In un recente articolo per la Nieman Foundation, David Turner ha raccontato come funzionano le cose in fatto di Ugc per il servizio pubblico britannico. Nell’Hub, fondato nel 2005, lavorano ora 20 persone che si occupano di verificare i contenuti messi in Rete dagli utenti, giungendo alla persona fisica che per prima li ha condivisi per infine giudicarne la veridicità e la conseguente opportunità giornalistica di affidarsi a questi materiali. Il lavoro dell’Hub si è evoluto nel corso degli anni, hanno raccontato le persone che ci lavorano. Fino a qualche anno fa, prima che molte delle piattaforme ora di dominio pubblico come YouTube o Flickr, diventassero fenomeni globali, la BBC era solita ricevere direttamente una grandissima mole di materiali proposti da persone anonime. Ora quella tendenza si è ribaltata e buona parte del lavoro dei verificatori consiste nel fare ricerca in Rete, seguendo i buzz dei social network o gli elementi più discussi.
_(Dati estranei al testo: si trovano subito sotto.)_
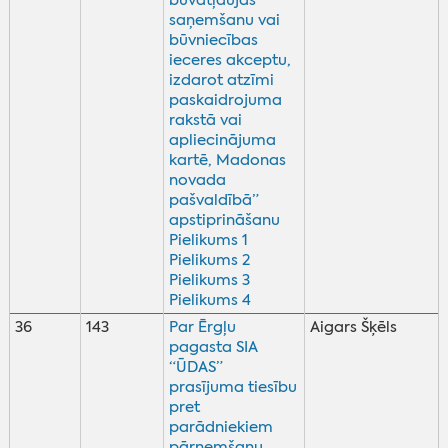
būvatļaujas
saņemšanu vai
būvniecības
ieceres akceptu,
izdarot atzīmi
paskaidrojuma
rakstā vai
apliecinājuma
kartē, Madonas
novada
pašvaldībā”
apstiprināšanu
Pielikums 1
Pielikums 2
Pielikums 3
Pielikums 4
36
143
Par Ērgļu
Aigars Šķēls
pagasta SIA
“ŪDAS”
prasījuma tiesību
pret
parādniekiem
pārņemšanu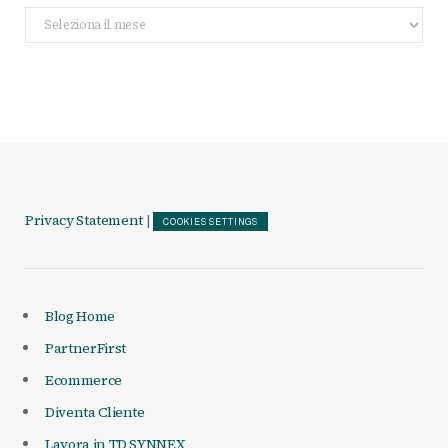
Archivio
Articoli
Privacy Statement
|
COOKIES SETTINGS
Blog Home
PartnerFirst
Ecommerce
Diventa Cliente
Lavora in TD SYNNEX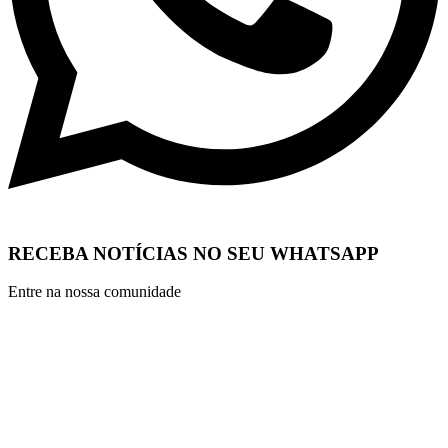
RECEBA NOTÍCIAS NO SEU WHATSAPP
Entre na nossa comunidade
E scovare storie vere, disinnescando potenziali bufale.
Il lavoro dell’Hub potrebbe all’apparenza sembrare qualcosa di molto tecnologico o altamente innovativo, ma si basa in realtà su un principio molto semplice: portare gli Ugc fuori dal contesto digitale e dalla sua a volte nebulosa decifrazione, fino a farli risalire a una persona fisica che risponde al telefono: sentire il tono di voce di una persona può dire molto sulla sua effettiva attendibilità. “Persone che sono genuine testimoni di eventi sono spesso desiderose di parlarne” hanno dichiarato a Turner i membri dello staff che hanno indicato quella del telefono come la strategia migliore per giungere all’origine della diffusione di un contenuto virale in Rete. Un caso recente in cui il Verification Hub della BBC ha scovato un falso riguarda un video in cui alcuni soldati, probabilmente siriani, che parlano arabo seppelliscono vivo un uomo. L’Hub in quel caso, siamo nello scorso maggio, si era attivato quando il filmato proveniente da YouTube era rimbalzato ovunque in Rete generando scandalo; con alcune verifiche l’Hub ha potuto verificare alcuni elementi: l’accento parlato dai soldati, Alawite, è quello del gruppo etnico al potere in Siria da cui provengono molti dei componenti dell’esercito; le scarpe da tennis ai piedi dei militari immortalati sarebbero un’usanza comune tra le truppe ma la voce dell’uomo seppellito nella sabbia è troppo ben udibile, come se fosse amplificata da un microfono e il video si chiude pochi istanti dopo che l’uomo scompaia sotto la sabbia. Per Trushar Barot e il suo team ci sono troppe riserve e il video viene scartato.
Anche in questo caso, è bastato fare alcune verifiche linguistiche e avere un minimo di competenza audiovisiva per risalire ai punti poco limpidi del filmato: “le persone sono sorprese di scoprire che non siamo un team molti hi-tech à la CSI” ha dichiarato Barot a Turner e anche per questa ragione pratiche di questo tipo dovranno entrare sempre di più nelle consuetudini del giornalismo contemporaneo ed essere adottate dai giornalisti stessi per velocizzare le operazioni e garantire maggior accuratezza sin dall’inizio della creazione della notizia. Barot, comunque, auspica come questi processi possano presto diventare “industrializzati”: l’aspetto più interessante rimane comunque il fatto che una grande organizzazione mediatica come la BBC possa destinare alla sola verifica delle fonti UGC ben 20 persone del suo staff. Uno scenario da paradiso dell’informazione o un esempio da cogliere al volo?